WHAT THIS TASK INVOLVES
Before doing anything else, copy the entries below exactly.
##### DATA FOR PROCESSING
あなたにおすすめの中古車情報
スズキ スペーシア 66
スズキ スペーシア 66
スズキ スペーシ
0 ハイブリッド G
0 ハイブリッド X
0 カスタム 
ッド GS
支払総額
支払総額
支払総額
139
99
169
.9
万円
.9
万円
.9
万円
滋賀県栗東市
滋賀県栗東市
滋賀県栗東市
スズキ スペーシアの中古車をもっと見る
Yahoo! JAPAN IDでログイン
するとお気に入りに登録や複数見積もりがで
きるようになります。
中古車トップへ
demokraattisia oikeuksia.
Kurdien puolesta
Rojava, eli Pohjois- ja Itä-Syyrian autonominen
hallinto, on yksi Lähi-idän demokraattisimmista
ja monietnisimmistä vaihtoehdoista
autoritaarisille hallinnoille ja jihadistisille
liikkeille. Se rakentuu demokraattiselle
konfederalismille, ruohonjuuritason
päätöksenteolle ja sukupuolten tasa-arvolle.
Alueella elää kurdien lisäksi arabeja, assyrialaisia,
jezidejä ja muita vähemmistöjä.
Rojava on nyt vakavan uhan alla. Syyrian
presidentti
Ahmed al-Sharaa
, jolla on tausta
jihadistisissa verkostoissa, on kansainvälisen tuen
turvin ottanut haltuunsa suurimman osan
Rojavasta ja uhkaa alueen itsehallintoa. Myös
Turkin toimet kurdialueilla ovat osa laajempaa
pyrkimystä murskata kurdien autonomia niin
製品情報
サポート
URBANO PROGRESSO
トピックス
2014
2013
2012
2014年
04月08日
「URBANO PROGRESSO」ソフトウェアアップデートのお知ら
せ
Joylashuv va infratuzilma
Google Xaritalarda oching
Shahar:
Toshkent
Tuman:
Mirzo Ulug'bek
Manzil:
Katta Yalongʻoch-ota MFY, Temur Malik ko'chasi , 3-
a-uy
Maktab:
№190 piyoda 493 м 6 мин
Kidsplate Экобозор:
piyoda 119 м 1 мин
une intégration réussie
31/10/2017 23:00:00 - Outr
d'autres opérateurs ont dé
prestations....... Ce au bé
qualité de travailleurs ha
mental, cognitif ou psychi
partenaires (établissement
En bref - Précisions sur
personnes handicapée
##########
ANSWER BOX
あなたにおすすめの中古車情報
スズキ スペーシア 66
スズキ スペーシア 66
スズキ スペーシ
0 ハイブリッド G
0 ハイブリッド X
0 カスタム 
ッド GS
支払総額
支払総額
支払総額
139
99
169
.9
万円
.9
万円
.9
万円
滋賀県栗東市
滋賀県栗東市
滋賀県栗東市
スズキ スペーシアの中古車をもっと見る
Yahoo! JAPAN IDでログイン
するとお気に入りに登録や複数見積もりがで
きるようになります。
中古車トップへ
demokraattisia oikeuksia.
Kurdien puolesta
Rojava, eli Pohjois- ja Itä-Syyrian autonominen
hallinto, on yksi Lähi-idän demokraattisimmista
ja monietnisimmistä vaihtoehdoista
autoritaarisille hallinnoille ja jihadistisille
liikkeille. Se rakentuu demokraattiselle
konfederalismille, ruohonjuuritason
päätöksenteolle ja sukupuolten tasa-arvolle.
Alueella elää kurdien lisäksi arabeja, assyrialaisia,
jezidejä ja muita vähemmistöjä.
Rojava on nyt vakavan uhan alla. Syyrian
presidentti
Ahmed al-Sharaa
, jolla on tausta
jihadistisissa verkostoissa, on kansainvälisen tuen
turvin ottanut haltuunsa suurimman osan
Rojavasta ja uhkaa alueen itsehallintoa. Myös
Turkin toimet kurdialueilla ovat osa laajempaa
pyrkimystä murskata kurdien autonomia niin
製品情報
サポート
URBANO PROGRESSO
トピックス
2014
2013
2012
2014年
04月08日
「URBANO PROGRESSO」ソフトウェアアップデートのお知ら
せ
Joylashuv va infratuzilma
Google Xaritalarda oching
Shahar:
Toshkent
Tuman:
Mirzo Ulug'bek
Manzil:
Katta Yalongʻoch-ota MFY, Temur Malik ko'chasi , 3-
a-uy
Maktab:
№190 piyoda 493 м 6 мин
Kidsplate Экобозор:
piyoda 119 м 1 мин
une intégration réussie
31/10/2017 23:00:00 - Outr
d'autres opérateurs ont dé
prestations....... Ce au bé
qualité de travailleurs ha
mental, cognitif ou psychi
partenaires (établissement
En bref - Précisions sur
personnes handicapée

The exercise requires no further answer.